Home Health–Comprehensive care which can include Nursing, Physical Therapy, Occupational Therapy, Speech Therapy, Social Work, and CNA. Our unique approach promotes well-coordinated care as patients move across care settings. We reduce complications and hospital readmissions, while providing support to the caregiver. Intern, providing a higher quality of life for our patients!
- First visit within 24-48 hours/as requested
- Supported by Transitions Chronic Care team for patient’s whose status changes & need ongoing symptom management
- Staff recognizes early signs of distress reducing hospital visits
- Dual level care increases support to patients & family to improve quality of life
- Community resource referrals for ongoing support & independence
Homebound?— A patient is considered “homebound” under Medicare if the patient cannot safely leave home without “considerable and taxing effort” or psychiatric symptoms interfere with ability to safely leave home. Patients are allowed infrequent and short in duration absences from their home including: medical appointments, religious services, adult daycare or unique events such as funerals, graduations or trips to the barber.
Transitions Team Approach-You do NOT need to go to the hospital in-order for Medicare to cover your home health care. The Transitions Home Health Care team strives to meet you before you get the point of needing to go to the ER. However, if you end up in the hospital or a skilled nursing facility, we would love to come meet you there before returning home as well to help prepare you for a successful return.

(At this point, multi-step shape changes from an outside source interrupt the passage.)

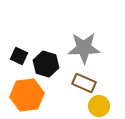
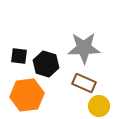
black square: rotated 18 degrees counterclockwise
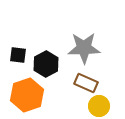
black square: moved 1 px left, 1 px up
black hexagon: rotated 15 degrees clockwise
brown rectangle: moved 2 px right
orange hexagon: rotated 12 degrees counterclockwise
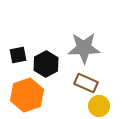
black square: rotated 18 degrees counterclockwise
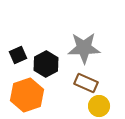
black square: rotated 12 degrees counterclockwise
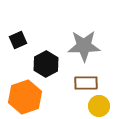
gray star: moved 2 px up
black square: moved 15 px up
brown rectangle: rotated 25 degrees counterclockwise
orange hexagon: moved 2 px left, 2 px down
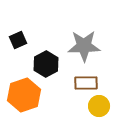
orange hexagon: moved 1 px left, 2 px up
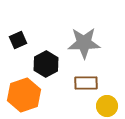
gray star: moved 3 px up
yellow circle: moved 8 px right
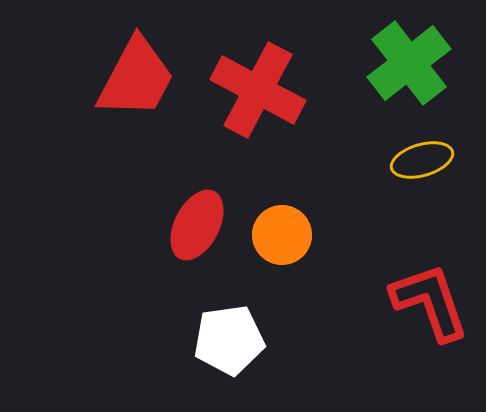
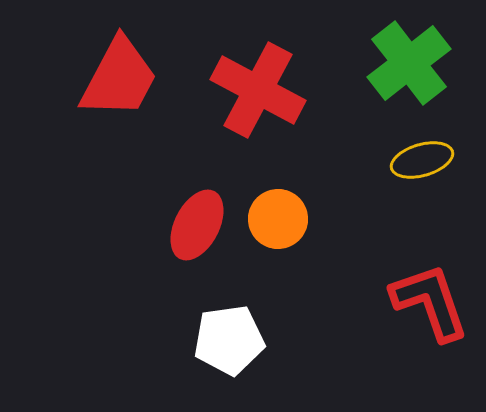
red trapezoid: moved 17 px left
orange circle: moved 4 px left, 16 px up
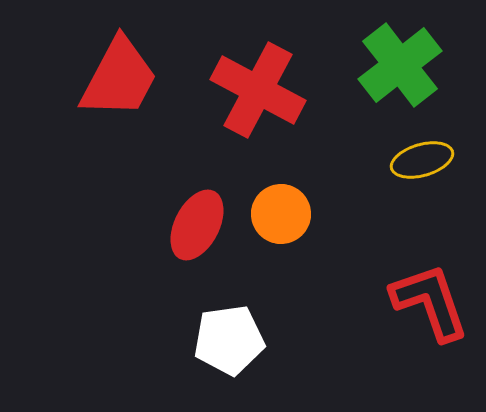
green cross: moved 9 px left, 2 px down
orange circle: moved 3 px right, 5 px up
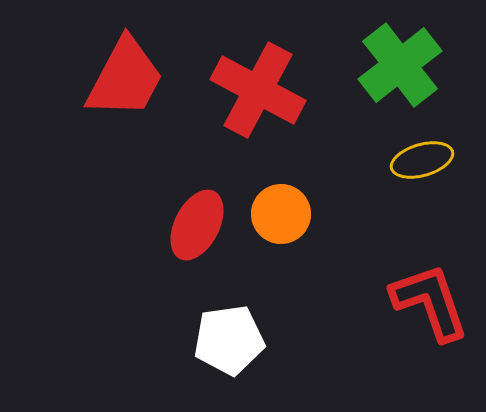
red trapezoid: moved 6 px right
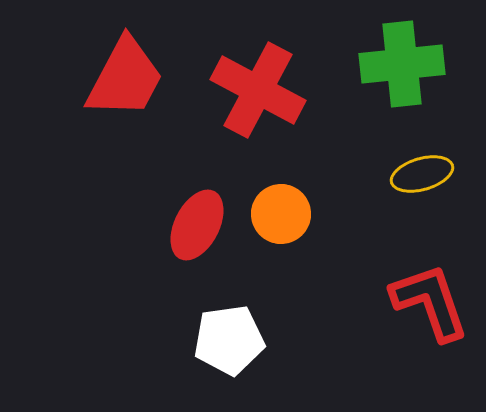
green cross: moved 2 px right, 1 px up; rotated 32 degrees clockwise
yellow ellipse: moved 14 px down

In your home we are charged with recognizing symptoms of distress through regular medical monitoring. The RN will regularly take your vital signs, and monitor all of the concerns specific to your health care needs. It can be impossible for you to go to your PCP or Specialist in this crucial time of transition. We come to you. The home health care team includes the RN, PT, OT, ST, MSW, CNA and medical oversight by MD and Nurse Practitioner. During the weeks following your hospitalization while you are basically home bound, you can count on frequent visits and 24/7 phone support. Occasionally visits by the Transitions Chronic Care team may be needed, and are available to the Transitions Home Health Care patients. Together they provide the optimal coverage in complex condition management.

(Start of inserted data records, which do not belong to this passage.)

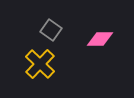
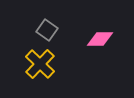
gray square: moved 4 px left
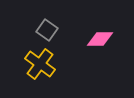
yellow cross: rotated 8 degrees counterclockwise
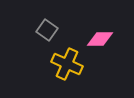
yellow cross: moved 27 px right; rotated 12 degrees counterclockwise
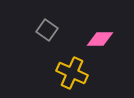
yellow cross: moved 5 px right, 9 px down
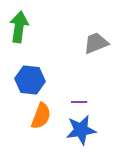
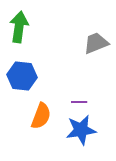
blue hexagon: moved 8 px left, 4 px up
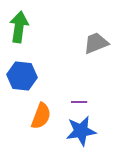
blue star: moved 1 px down
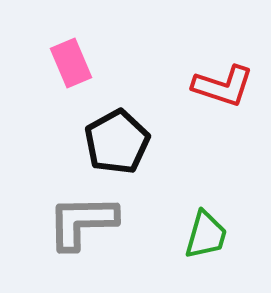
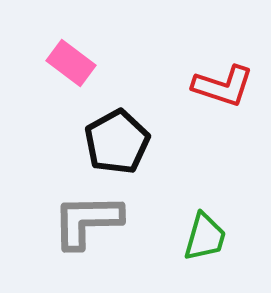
pink rectangle: rotated 30 degrees counterclockwise
gray L-shape: moved 5 px right, 1 px up
green trapezoid: moved 1 px left, 2 px down
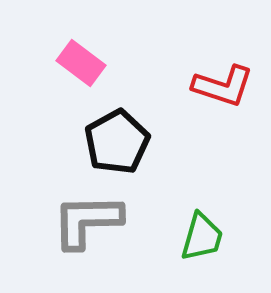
pink rectangle: moved 10 px right
green trapezoid: moved 3 px left
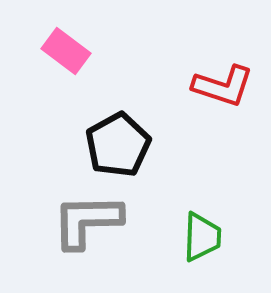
pink rectangle: moved 15 px left, 12 px up
black pentagon: moved 1 px right, 3 px down
green trapezoid: rotated 14 degrees counterclockwise
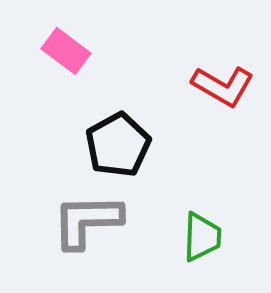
red L-shape: rotated 12 degrees clockwise
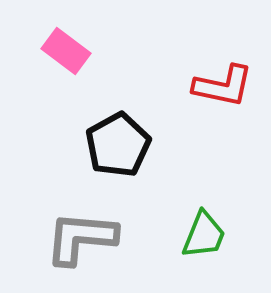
red L-shape: rotated 18 degrees counterclockwise
gray L-shape: moved 6 px left, 17 px down; rotated 6 degrees clockwise
green trapezoid: moved 2 px right, 2 px up; rotated 20 degrees clockwise
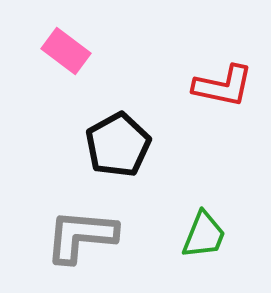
gray L-shape: moved 2 px up
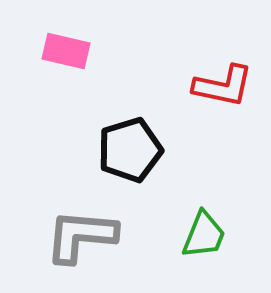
pink rectangle: rotated 24 degrees counterclockwise
black pentagon: moved 12 px right, 5 px down; rotated 12 degrees clockwise
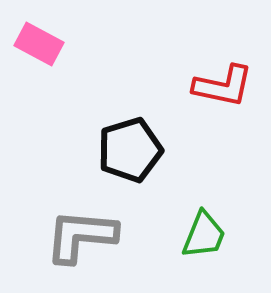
pink rectangle: moved 27 px left, 7 px up; rotated 15 degrees clockwise
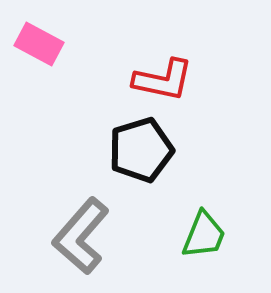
red L-shape: moved 60 px left, 6 px up
black pentagon: moved 11 px right
gray L-shape: rotated 54 degrees counterclockwise
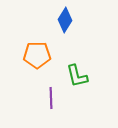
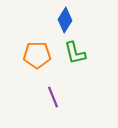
green L-shape: moved 2 px left, 23 px up
purple line: moved 2 px right, 1 px up; rotated 20 degrees counterclockwise
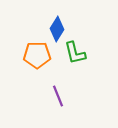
blue diamond: moved 8 px left, 9 px down
purple line: moved 5 px right, 1 px up
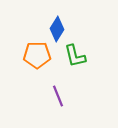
green L-shape: moved 3 px down
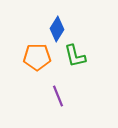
orange pentagon: moved 2 px down
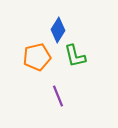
blue diamond: moved 1 px right, 1 px down
orange pentagon: rotated 12 degrees counterclockwise
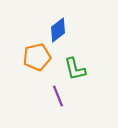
blue diamond: rotated 20 degrees clockwise
green L-shape: moved 13 px down
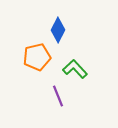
blue diamond: rotated 25 degrees counterclockwise
green L-shape: rotated 150 degrees clockwise
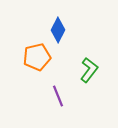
green L-shape: moved 14 px right, 1 px down; rotated 80 degrees clockwise
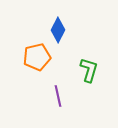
green L-shape: rotated 20 degrees counterclockwise
purple line: rotated 10 degrees clockwise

Indicators for home health: In order to receive home health, a patient must have a skilled medical need. Here are a few examples: medication or disease process education and management, history of falls/fall prevention, recovery from falls/ breaks, deconditioned, needing evaluation for durable medical equipment (such as walker or wheelchair), wound care, medication, new living environments, high blood pressure, frequent bladder infections, heart disease, lung disease, liver disease, chronic pain, cancer, Parkinson’s, depression, anxiety, and various types dementia.